Example: Simulating Election Poll Bias and Variance
3.2. Example: Simulating Election Poll Bias and Variance¶
In 2016, nearly every prediction for the outcome of the United States Presidential election was wrong. This was an historic level of prediction error that shocked the statistics and data science communities. Here, we examine why nearly every political poll was so confident and yet also so wrong. This story both illustrates the power of simulation and also reveals the hubris of data and the challenge of bias.
For background, the President of the United States is chosen by the Electoral College, and not solely by popular vote. Each state is allotted a certain number of votes to cast in the Electoral College, according to the size of their population. Typically, whomever wins the popular vote in a state receives all of the electoral college votes for that state. With the aid of polls conducted in advance of the election, pundits identify “battleground” states where the election is expected to be close and the electoral college votes might swing the election.

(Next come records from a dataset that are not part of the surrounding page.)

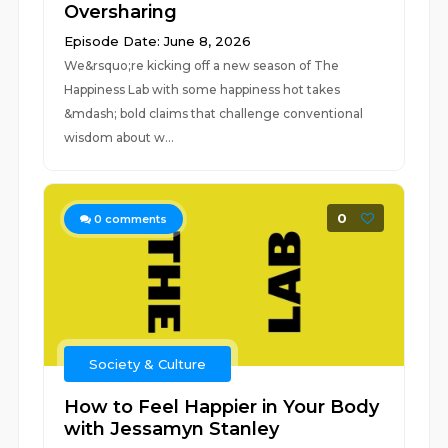
Oversharing
Episode Date: June 8, 2026
We&rsquo;re kicking off a new season of The
Happiness Lab with some happiness hot takes
&mdash; bold claims that challenge conventional
wisdom about w...
0
0
comments
Society & Culture
How to Feel Happier in Your Body
with Jessamyn Stanley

In 2016, pollsters correctly predicted the election outcome in 46 of the 50 states. Not bad! After all, for those 46 states, Trump received 231 and Clinton received 232 electoral college votes. Nearly a tie with Clinton having a very narrow lead. Unfortunately, the remaining 4 states, Florida, Michigan, Pennsylvania, and Wisconsin, were identified as battleground states and accounted for a total of 75 votes. The margins of the popular vote in these four states were narrow. For example, in Pennsylvania, Trump received 48.18% and Clinton received 47.46% of the 6,165,478 votes cast. Such narrow margins can make it hard to predict the outcome given the sample sizes that the polls used. But there was an even greater challenge hidden in the sampling process itself.
Many experts have studied the 2016 election results to dissect and identify what went wrong. According to the American Association for Public Opinion Research1, one online, opt-in poll adjusted their polling results for the education of the respondents but used only three broad categories (high school or less, some college, and college graduate). They found that if they had separated out those with advanced degrees from those with college degrees, then they would have reduced Clinton’s margin by 0.5 percentage points. In other words, after the fact, they were able to identify an education bias where highly educated voters tended to be more willing to participate in polls. This bias matters because these voters also tended to prefer Clinton over Trump.
Now that we know how people actually voted, we can carry out a simulation study that imitates election polling under different scenarios to help develop intuition for accuracy, bias, and variance2. We can simulate and compare the polls for Pennsylvania under two scenarios:
People surveyed didn’t change their minds, didn’t hide who they voted for, and were representative of those who voted on election day.
People with a higher education were more likely to respond, which led to a bias for Clinton.
Our ultimate goal is to understand the frequency that a poll incorrectly calls the election for Hillary Clinton when a sample is collected with absolutely no bias and also when there is a small amount of non-response bias. We begin by setting up the urn model for the first scenario.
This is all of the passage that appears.